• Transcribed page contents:
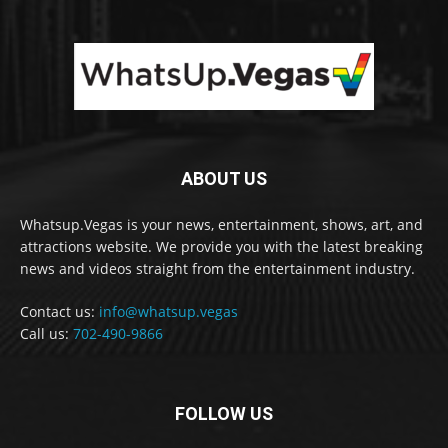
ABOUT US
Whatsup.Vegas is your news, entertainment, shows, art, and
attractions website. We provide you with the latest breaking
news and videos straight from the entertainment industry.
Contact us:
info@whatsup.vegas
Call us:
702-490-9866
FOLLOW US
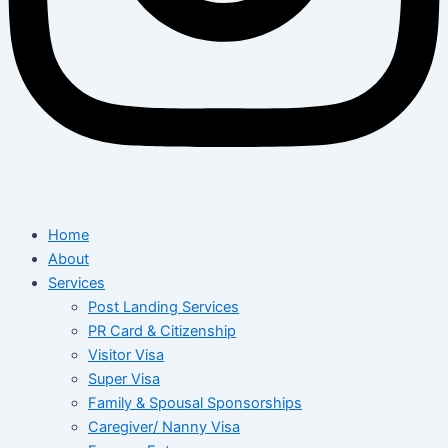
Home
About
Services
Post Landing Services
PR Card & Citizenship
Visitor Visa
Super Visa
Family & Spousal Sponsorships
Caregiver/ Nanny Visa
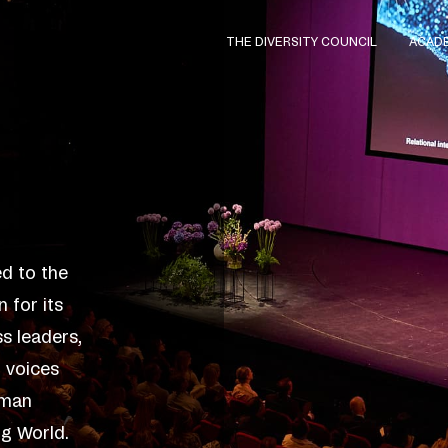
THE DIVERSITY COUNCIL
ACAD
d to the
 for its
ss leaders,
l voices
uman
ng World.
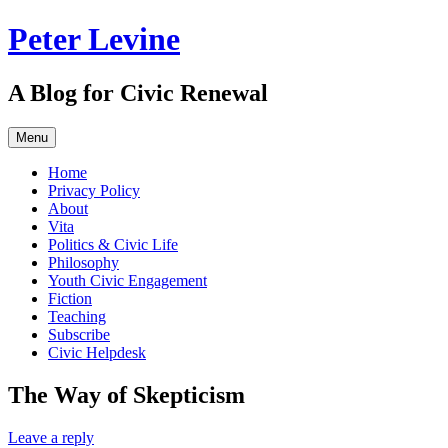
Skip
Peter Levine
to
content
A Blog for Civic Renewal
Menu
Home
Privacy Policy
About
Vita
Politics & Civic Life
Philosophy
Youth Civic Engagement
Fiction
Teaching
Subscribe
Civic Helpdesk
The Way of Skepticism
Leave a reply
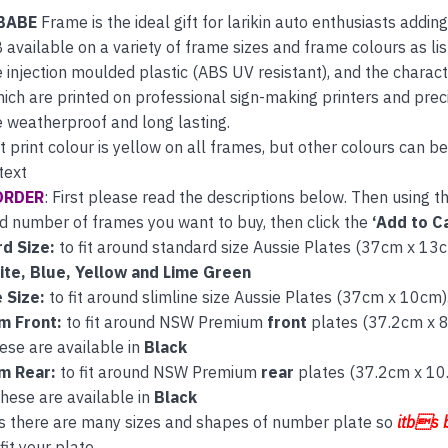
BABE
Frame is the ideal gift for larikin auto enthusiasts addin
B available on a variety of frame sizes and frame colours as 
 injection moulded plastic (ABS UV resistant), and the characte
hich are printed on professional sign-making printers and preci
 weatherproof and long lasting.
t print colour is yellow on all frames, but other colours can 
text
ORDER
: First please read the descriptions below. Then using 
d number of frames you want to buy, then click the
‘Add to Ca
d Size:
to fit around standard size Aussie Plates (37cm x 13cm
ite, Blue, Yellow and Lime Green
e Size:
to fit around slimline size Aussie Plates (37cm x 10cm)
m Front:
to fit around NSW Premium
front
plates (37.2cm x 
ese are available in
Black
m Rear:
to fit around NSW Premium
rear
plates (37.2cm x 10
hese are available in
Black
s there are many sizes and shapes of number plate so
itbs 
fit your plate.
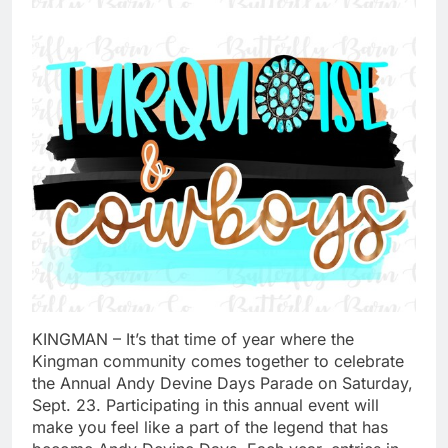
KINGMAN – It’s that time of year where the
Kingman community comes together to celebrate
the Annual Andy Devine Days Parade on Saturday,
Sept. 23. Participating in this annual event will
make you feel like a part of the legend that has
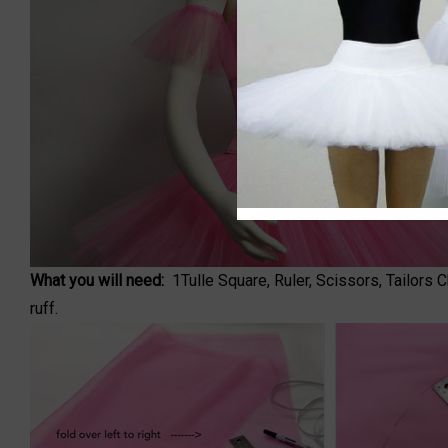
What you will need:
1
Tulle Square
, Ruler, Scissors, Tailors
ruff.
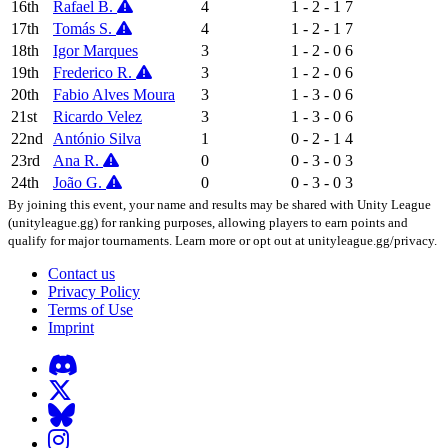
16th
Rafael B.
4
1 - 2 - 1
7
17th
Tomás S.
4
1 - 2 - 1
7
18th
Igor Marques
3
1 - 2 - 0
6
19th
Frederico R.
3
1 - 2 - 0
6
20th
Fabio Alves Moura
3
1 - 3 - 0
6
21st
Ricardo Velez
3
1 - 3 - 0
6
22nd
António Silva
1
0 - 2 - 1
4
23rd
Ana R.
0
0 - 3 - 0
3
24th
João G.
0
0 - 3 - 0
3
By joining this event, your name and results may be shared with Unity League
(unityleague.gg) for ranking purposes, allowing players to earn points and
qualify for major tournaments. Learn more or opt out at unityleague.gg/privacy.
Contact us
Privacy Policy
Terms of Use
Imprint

--

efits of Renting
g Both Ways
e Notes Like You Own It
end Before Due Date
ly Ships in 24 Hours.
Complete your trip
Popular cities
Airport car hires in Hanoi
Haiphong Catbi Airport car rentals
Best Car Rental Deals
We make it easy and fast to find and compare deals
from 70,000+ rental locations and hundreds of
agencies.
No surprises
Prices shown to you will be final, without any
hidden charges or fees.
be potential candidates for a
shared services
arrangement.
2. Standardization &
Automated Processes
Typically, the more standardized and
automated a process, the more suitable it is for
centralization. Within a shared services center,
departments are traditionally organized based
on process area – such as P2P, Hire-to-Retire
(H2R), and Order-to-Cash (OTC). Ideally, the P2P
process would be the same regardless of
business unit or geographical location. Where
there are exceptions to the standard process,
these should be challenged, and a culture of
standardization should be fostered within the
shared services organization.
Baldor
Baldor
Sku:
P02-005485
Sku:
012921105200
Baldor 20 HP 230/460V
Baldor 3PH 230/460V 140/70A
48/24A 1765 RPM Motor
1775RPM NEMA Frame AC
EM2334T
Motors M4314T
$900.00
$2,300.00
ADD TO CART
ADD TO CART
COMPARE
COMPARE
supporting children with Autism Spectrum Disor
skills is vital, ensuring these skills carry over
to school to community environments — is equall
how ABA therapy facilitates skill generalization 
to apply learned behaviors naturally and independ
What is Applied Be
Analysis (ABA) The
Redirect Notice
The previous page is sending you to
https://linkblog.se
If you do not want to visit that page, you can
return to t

* * *

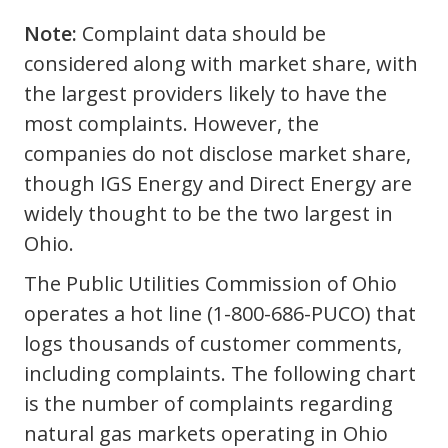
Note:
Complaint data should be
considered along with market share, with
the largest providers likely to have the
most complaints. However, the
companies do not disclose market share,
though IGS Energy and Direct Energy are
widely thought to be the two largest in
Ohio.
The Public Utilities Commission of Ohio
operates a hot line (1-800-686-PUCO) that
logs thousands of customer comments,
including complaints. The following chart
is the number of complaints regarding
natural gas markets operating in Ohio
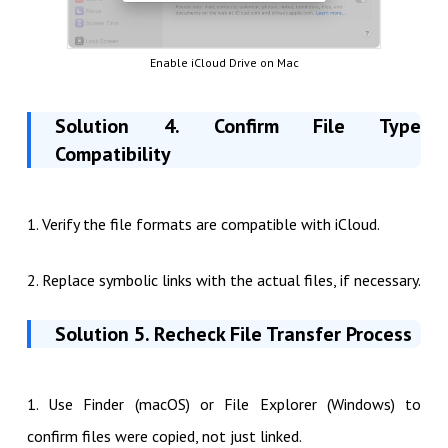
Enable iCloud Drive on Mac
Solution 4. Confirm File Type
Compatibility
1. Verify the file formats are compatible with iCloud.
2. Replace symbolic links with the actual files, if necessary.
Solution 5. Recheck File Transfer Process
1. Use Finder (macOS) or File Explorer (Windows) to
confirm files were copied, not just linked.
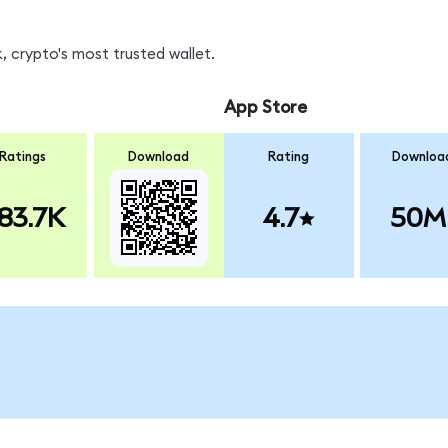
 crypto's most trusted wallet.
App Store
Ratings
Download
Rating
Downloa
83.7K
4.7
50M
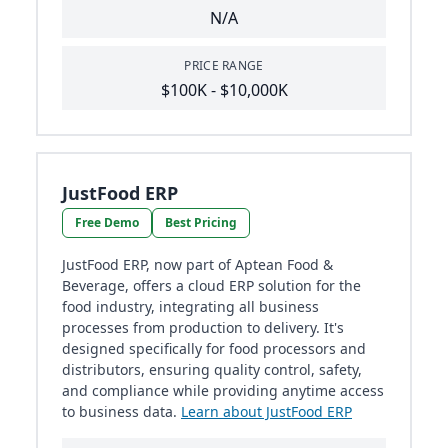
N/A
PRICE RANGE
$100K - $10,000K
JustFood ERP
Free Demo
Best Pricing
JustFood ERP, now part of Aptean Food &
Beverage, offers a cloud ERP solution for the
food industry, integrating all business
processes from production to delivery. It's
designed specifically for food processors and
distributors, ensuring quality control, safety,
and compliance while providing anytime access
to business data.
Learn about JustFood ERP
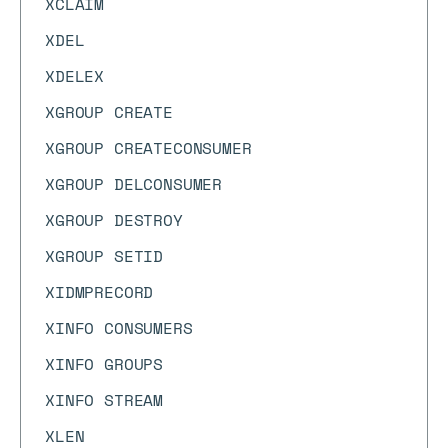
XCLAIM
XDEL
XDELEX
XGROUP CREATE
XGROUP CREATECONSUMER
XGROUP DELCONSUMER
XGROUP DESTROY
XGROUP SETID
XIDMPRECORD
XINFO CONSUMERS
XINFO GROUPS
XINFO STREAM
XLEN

• Problem requirements: Your reply should hold nothing but the lines above, from the one containing "widely thought to be the two largest in" to the one containing "XGROUP DELCONSUMER", reproduced exactly minus the pictures.

• Written response:
widely thought to be the two largest in
Ohio.
The Public Utilities Commission of Ohio
operates a hot line (1-800-686-PUCO) that
logs thousands of customer comments,
including complaints. The following chart
is the number of complaints regarding
natural gas markets operating in Ohio
Enable iCloud Drive on Mac
Solution 4. Confirm File Type
Compatibility
1. Verify the file formats are compatible with iCloud.
2. Replace symbolic links with the actual files, if necessary.
Solution 5. Recheck File Transfer Process
1. Use Finder (macOS) or File Explorer (Windows) to
confirm files were copied, not just linked.
 crypto's most trusted wallet.
App Store
Ratings
Download
Rating
Downloa
83.7K
4.7
50M
N/A
PRICE RANGE
$100K - $10,000K
JustFood ERP
Free Demo
Best Pricing
JustFood ERP, now part of Aptean Food &
Beverage, offers a cloud ERP solution for the
food industry, integrating all business
processes from production to delivery. It's
designed specifically for food processors and
distributors, ensuring quality control, safety,
and compliance while providing anytime access
to business data.
Learn about JustFood ERP
XCLAIM
XDEL
XDELEX
XGROUP CREATE
XGROUP CREATECONSUMER
XGROUP DELCONSUMER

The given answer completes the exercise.